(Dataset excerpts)
+++

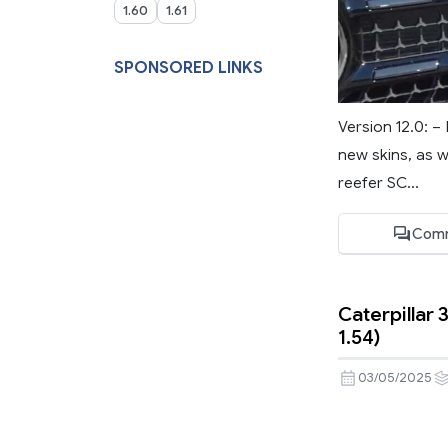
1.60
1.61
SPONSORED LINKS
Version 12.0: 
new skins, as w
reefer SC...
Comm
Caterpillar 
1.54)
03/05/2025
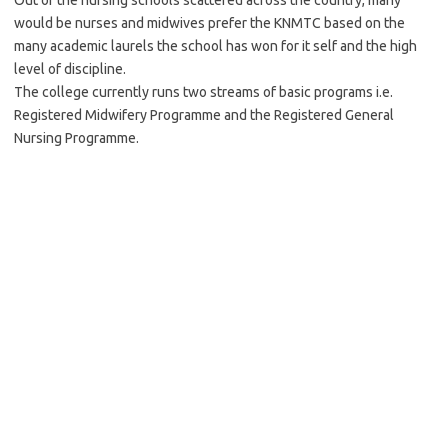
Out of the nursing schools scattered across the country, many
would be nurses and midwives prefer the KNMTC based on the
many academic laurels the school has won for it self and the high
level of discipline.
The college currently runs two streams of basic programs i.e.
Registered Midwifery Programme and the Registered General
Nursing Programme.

+++

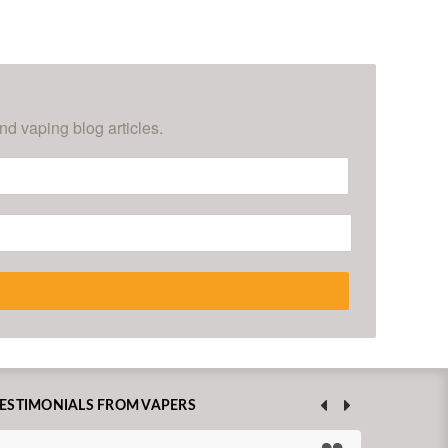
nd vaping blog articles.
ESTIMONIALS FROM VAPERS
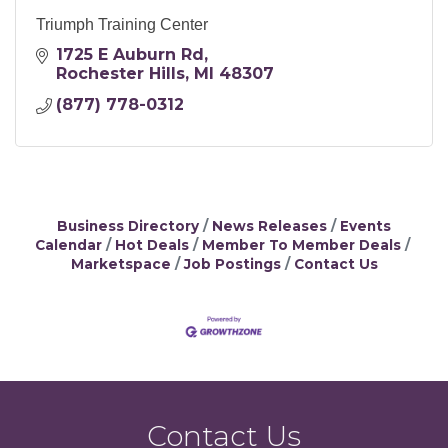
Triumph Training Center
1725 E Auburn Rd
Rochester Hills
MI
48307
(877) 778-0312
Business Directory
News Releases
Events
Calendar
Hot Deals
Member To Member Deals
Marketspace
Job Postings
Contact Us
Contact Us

+++

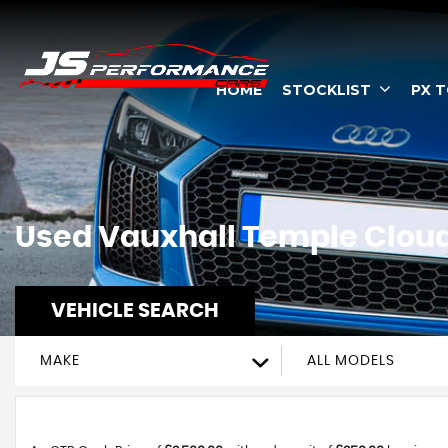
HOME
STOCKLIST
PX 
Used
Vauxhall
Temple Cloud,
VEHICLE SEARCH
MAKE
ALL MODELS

+++

For this exercise, repeat exactly the lines of the data above from the one with "level of discipline." down to the one with "Nursing Programme.", both end lines included.

The answer:
level of discipline.
The college currently runs two streams of basic programs i.e.
Registered Midwifery Programme and the Registered General
Nursing Programme.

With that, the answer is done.